Task to carry out
Copy every record below, exactly as written.
*** Begin section ***
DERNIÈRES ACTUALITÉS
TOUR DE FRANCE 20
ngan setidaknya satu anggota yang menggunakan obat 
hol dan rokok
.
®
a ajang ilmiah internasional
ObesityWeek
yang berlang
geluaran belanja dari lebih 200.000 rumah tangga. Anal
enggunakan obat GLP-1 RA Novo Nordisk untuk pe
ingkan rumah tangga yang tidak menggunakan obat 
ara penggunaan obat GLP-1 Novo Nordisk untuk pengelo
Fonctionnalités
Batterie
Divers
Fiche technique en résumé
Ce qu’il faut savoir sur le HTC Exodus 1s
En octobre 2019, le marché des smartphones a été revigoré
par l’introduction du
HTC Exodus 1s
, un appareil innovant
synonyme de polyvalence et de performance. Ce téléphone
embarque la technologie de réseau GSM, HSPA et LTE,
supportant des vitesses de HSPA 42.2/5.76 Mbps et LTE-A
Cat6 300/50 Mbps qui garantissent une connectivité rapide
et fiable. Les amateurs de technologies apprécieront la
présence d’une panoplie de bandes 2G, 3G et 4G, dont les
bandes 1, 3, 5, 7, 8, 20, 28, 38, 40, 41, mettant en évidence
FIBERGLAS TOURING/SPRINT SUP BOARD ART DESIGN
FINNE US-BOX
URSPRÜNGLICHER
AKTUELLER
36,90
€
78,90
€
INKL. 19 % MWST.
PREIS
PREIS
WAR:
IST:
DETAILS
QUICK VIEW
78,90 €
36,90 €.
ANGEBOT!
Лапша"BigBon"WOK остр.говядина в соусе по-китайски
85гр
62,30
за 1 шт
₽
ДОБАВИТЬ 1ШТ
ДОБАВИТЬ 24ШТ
*** End section ***
Output of the task
DERNIÈRES ACTUALITÉS
TOUR DE FRANCE 20
ngan setidaknya satu anggota yang menggunakan obat 
hol dan rokok
.
®
a ajang ilmiah internasional
ObesityWeek
yang berlang
geluaran belanja dari lebih 200.000 rumah tangga. Anal
enggunakan obat GLP-1 RA Novo Nordisk untuk pe
ingkan rumah tangga yang tidak menggunakan obat 
ara penggunaan obat GLP-1 Novo Nordisk untuk pengelo
Fonctionnalités
Batterie
Divers
Fiche technique en résumé
Ce qu’il faut savoir sur le HTC Exodus 1s
En octobre 2019, le marché des smartphones a été revigoré
par l’introduction du
HTC Exodus 1s
, un appareil innovant
synonyme de polyvalence et de performance. Ce téléphone
embarque la technologie de réseau GSM, HSPA et LTE,
supportant des vitesses de HSPA 42.2/5.76 Mbps et LTE-A
Cat6 300/50 Mbps qui garantissent une connectivité rapide
et fiable. Les amateurs de technologies apprécieront la
présence d’une panoplie de bandes 2G, 3G et 4G, dont les
bandes 1, 3, 5, 7, 8, 20, 28, 38, 40, 41, mettant en évidence
FIBERGLAS TOURING/SPRINT SUP BOARD ART DESIGN
FINNE US-BOX
URSPRÜNGLICHER
AKTUELLER
36,90
€
78,90
€
INKL. 19 % MWST.
PREIS
PREIS
WAR:
IST:
DETAILS
QUICK VIEW
78,90 €
36,90 €.
ANGEBOT!
Лапша"BigBon"WOK остр.говядина в соусе по-китайски
85гр
62,30
за 1 шт
₽
ДОБАВИТЬ 1ШТ
ДОБАВИТЬ 24ШТ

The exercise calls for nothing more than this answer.